Перед отъездом в Швейцарию он отослал рекомендательные письма Андерсона к Стайн, Паунду и Бич; теперь были получены ответы и состоялись встречи. Эзра Паунд в 1908 году переехал из США в Англию, где некоторое время был секретарем Йетса; начал публиковать стихи и переводы, а в середине 1910-х, издав антологию поэзии и теории имажинизма, уже считался крупным поэтом и теоретиком поэзии. Как Андерсон в прозе, он ратовал за новый художественный язык — точный, без «красивостей» и, разумеется, без такой старомодной условности, как рифма:
Через плоский склон Сен-Алуа Широкая стена мешков песка. Ночь, В тишине дезорганизованные солдаты Колдуют у костров, опорожняя котелки: Раз-два, с фронта Люди возвращаются, будто это Пиккадилли, Прокладывая в темноте тропинки Через груды мертвых лошадей, По мертвому пузу бельгийца[9].

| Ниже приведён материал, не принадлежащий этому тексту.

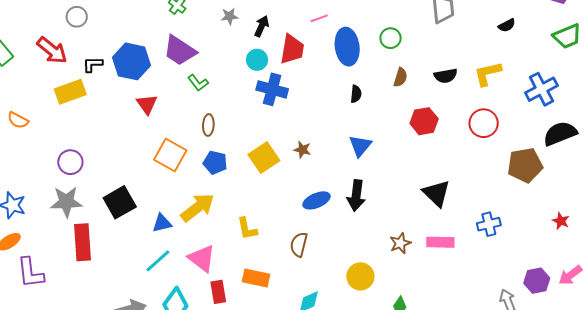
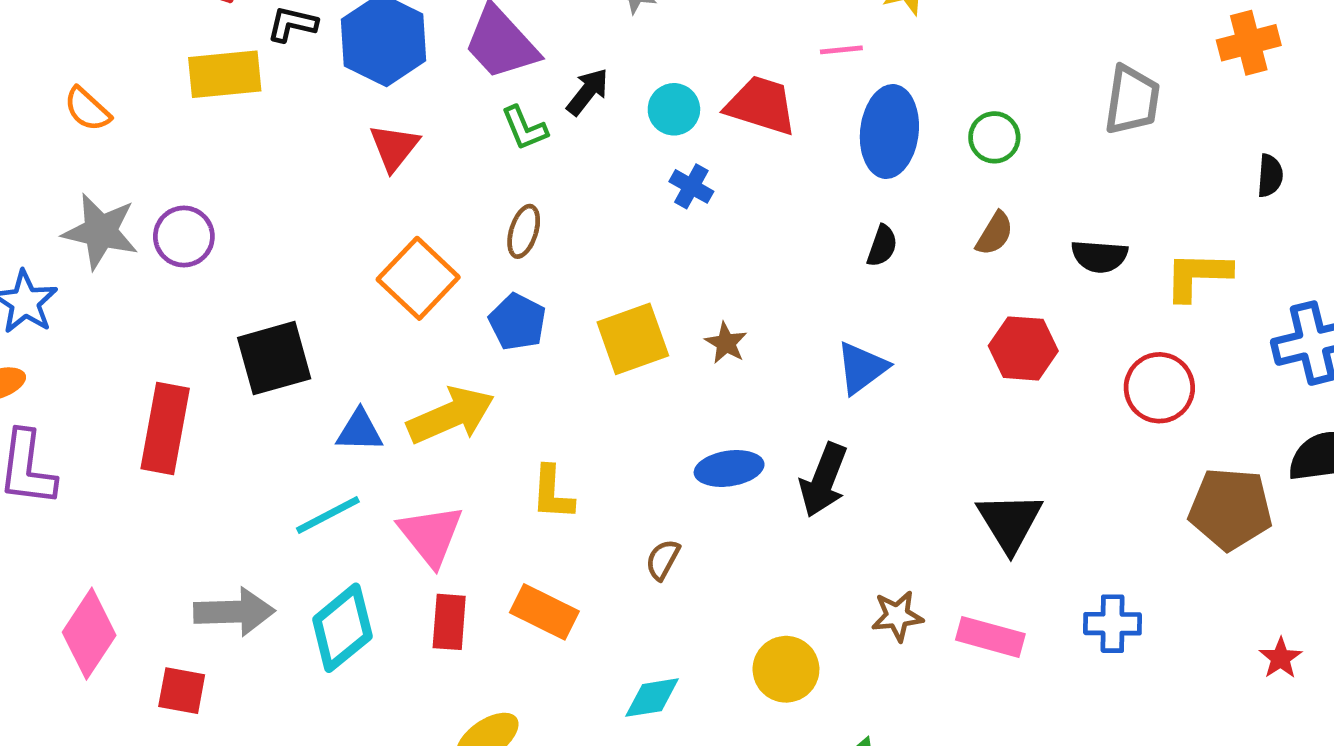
black semicircle: (507, 25) -> (1270, 176), turned -72
black arrow: (262, 26) -> (588, 92), moved
red trapezoid: (292, 49) -> (761, 105), turned -96
blue cross: (272, 89) -> (691, 186), size x0.6
gray star: (66, 202) -> (100, 231), moved
brown semicircle: (299, 244) -> (663, 560), size x0.7

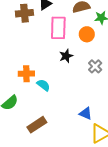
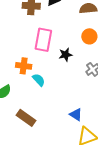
pink rectangle: (58, 28) -> (43, 40), moved
brown rectangle: (37, 125) -> (26, 118), turned 60

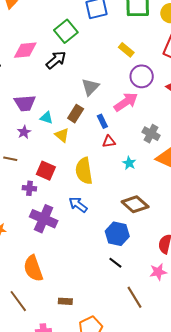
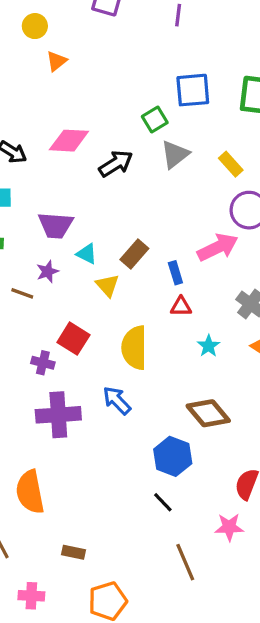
green square: (66, 31) -> (155, 120), moved, size x0.7
gray triangle: (90, 87) -> (175, 154), moved
brown line: (10, 159) -> (22, 293), moved
purple cross: (44, 219) -> (58, 415), turned -36

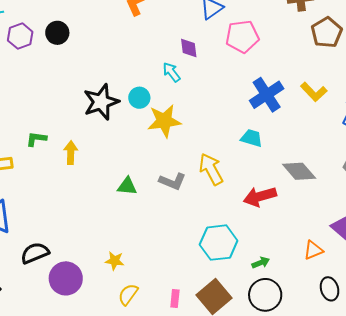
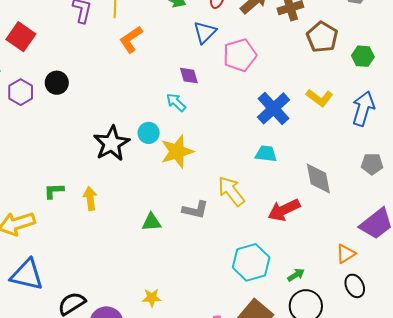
gray diamond: (299, 171) -> (318, 179), turned 40
black ellipse: (330, 289) -> (355, 286), moved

Хемингуэй тоже писал стихи, до 1925 года регулярно, хоть и нечасто, потом от случая к случаю, например, когда бывал влюблен, — но его поэзия и на родине не получила признания, а у нас вообще неизвестна. Литературоведы знают чуть более двадцати его стихотворений, большинство из которых были опубликованы в начале 1920-х в журналах «Литтл ревью», «Поэтри», «Квершнит» и в сборнике «Три рассказа и десять стихотворений». Значительным поэтом его никто не считает и сам он себя не считал, так что ограничимся одним примером:
Солдатам не светит хорошая смерть. Им светит крест возле поля боя. Крест из дерева вгонят в земную твердь У павшего воина над головою. Солдат кашляет в дыму и корчится, А вокруг грохот взрывов, огонь и вой. Солдат, пока атака не кончится. Задыхаясь, не верит, что он живой[10].
(«Поля чести», Чикаго, 1920)
Паунд стихи Хемингуэя похвалил — они напоминали его собственные. Человеком Паунд был общительным и добродушным, любил покровительствовать. Хемингуэй вспоминал о нем: «Эзра был самый отзывчивый из писателей, каких я знал, и, пожалуй, самый бескорыстный. Он помогал поэтам, художникам, скульпторам и прозаикам, в которых верил, и готов был помочь всякому, кто попал в беду, независимо от того, верил он в него или нет… Эзра относился к людям с большей добротой и христианским милосердием, чем я. Его собственные произведения, если они ему удавались, были так хороши, а в своих заблуждениях он был так искренен, и так упоен своими ошибками, и так добр к людям, что я всегда считал его своего рода святым». Помогал Паунд и материально, и профессионально: Джойс говорил, что редактура Эзры превратила «Улисса» из «аморфной груды осколков» в роман.
Паунд тут же обещал пристроить стихи нового друга в журнал «Циферблат», а рассказы в «Литтл ревью», где сам печатался, а также был литературным редактором и искателем спонсоров, «взамен» потребовав обучать его боксу, что было начато немедленно, невзирая на двухкратное превосходство гостя в росте и весе. Уроки продолжались несколько недель. Во время одного из них Хемингуэй познакомился с Уиндемом Льюисом, ядовитым критиком, который впоследствии напишет на его работы злую рецензию и которого он назовет «человеком, гнуснее которого еще никогда не видел». Льюис в автобиографии описал 23-летнего Эрнеста: «Великолепно сложенный юноша, обнаженный до пояса, с ослепительно белоснежным торсом, стоял недалеко от меня. Он был высок, красив и невозмутимо отражал боксерскими перчатками нервные выпады Эзры. После удара в солнечное сплетение Паунд повалился на диван. Юноша был Хемингуэй. Паунд выглядел как дом, объятый пожаром, рядом с этой необыкновенной статуей». По «Празднику», никакого удара не было, напротив: «Я хотел закончить, но Льюис настоял, чтобы мы продолжали, и мне было ясно, что, совершенно не разбираясь в происходящем, он хочет подождать в надежде увидеть избиение Эзры. Но ничего не произошло. Я не нападал, а только заставлял Эзру двигаться за мной с вытянутой левой рукой и изредка наносить удары правой, а затем сказал, что мы кончили, облился водой из кувшина, растерся полотенцем и натянул свитер».